■ WORK INSTRUCTION ■
Which lines of the listing below contain the word "Campionati"? Return them.

=== SOURCE DATA ===

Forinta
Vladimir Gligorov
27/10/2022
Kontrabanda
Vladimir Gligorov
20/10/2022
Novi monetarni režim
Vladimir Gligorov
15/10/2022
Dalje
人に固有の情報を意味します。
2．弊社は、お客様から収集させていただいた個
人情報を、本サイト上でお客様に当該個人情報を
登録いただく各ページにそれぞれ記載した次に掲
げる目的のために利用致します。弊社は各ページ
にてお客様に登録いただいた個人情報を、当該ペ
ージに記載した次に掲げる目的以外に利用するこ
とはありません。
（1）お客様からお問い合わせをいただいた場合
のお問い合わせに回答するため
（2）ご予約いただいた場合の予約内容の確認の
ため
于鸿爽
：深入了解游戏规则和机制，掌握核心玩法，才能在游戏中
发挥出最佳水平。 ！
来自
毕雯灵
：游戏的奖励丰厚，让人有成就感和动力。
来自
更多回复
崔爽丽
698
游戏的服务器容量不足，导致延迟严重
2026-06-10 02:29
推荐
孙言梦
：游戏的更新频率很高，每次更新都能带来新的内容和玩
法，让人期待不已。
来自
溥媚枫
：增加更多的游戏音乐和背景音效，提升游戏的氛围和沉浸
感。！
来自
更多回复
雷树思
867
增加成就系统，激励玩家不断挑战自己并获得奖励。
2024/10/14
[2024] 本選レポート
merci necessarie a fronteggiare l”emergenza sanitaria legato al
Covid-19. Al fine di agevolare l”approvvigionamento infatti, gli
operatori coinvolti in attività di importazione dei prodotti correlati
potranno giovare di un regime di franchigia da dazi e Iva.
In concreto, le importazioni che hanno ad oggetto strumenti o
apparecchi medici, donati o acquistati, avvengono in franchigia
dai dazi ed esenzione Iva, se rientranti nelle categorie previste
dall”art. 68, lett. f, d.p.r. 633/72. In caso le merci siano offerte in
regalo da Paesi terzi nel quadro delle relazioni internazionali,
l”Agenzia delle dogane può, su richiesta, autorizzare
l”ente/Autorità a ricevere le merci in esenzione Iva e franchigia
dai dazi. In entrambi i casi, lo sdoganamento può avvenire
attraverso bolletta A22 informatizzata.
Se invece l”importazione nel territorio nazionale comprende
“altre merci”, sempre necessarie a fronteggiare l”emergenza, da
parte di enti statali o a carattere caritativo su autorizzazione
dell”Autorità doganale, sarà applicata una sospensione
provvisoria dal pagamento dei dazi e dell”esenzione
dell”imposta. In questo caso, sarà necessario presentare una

===
=== SOURCE DATA ===

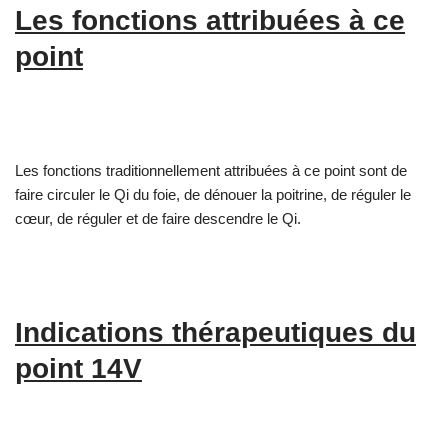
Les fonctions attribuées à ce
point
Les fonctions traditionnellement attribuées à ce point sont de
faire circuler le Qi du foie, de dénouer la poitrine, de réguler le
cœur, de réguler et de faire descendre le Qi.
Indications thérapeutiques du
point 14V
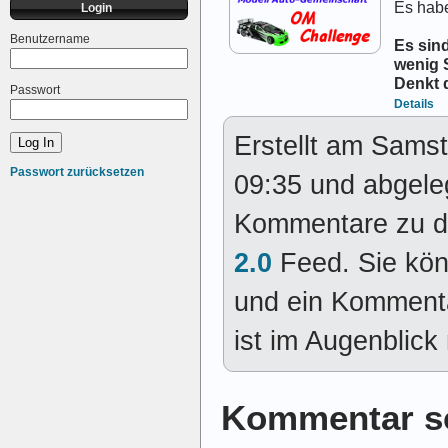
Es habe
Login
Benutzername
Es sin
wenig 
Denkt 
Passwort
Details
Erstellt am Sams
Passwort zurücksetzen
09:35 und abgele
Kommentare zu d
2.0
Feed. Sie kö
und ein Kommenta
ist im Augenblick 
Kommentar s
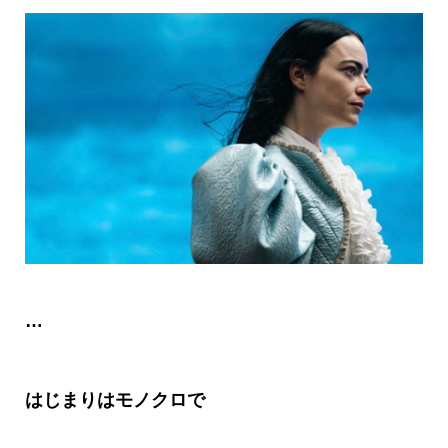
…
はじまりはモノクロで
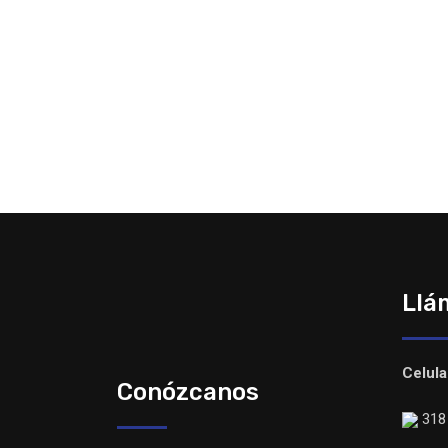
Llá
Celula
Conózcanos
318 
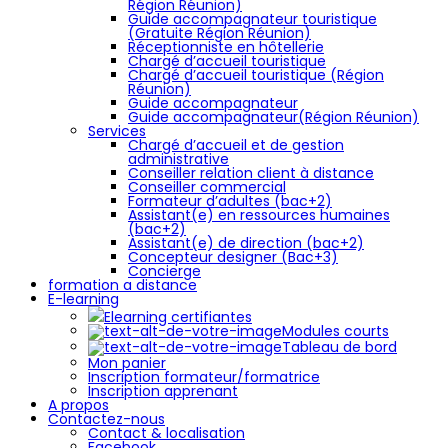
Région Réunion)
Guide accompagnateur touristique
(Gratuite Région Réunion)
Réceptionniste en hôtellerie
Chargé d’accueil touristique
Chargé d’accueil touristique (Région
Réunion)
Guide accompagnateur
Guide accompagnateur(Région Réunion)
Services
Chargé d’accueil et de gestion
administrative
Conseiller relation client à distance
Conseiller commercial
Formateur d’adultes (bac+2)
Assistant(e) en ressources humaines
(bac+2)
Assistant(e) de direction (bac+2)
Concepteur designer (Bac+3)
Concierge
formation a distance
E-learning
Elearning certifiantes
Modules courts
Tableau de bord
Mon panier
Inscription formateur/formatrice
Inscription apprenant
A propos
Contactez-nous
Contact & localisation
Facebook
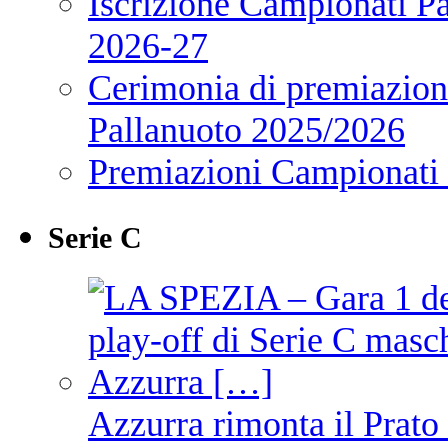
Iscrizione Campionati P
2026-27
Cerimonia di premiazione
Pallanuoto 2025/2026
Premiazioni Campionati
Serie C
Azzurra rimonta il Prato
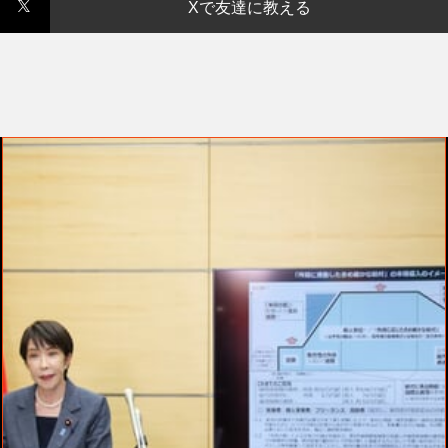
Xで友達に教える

===

■ EXERCISE SOLUTION ■
Iscrizione Campionati P
Premiazioni Campionati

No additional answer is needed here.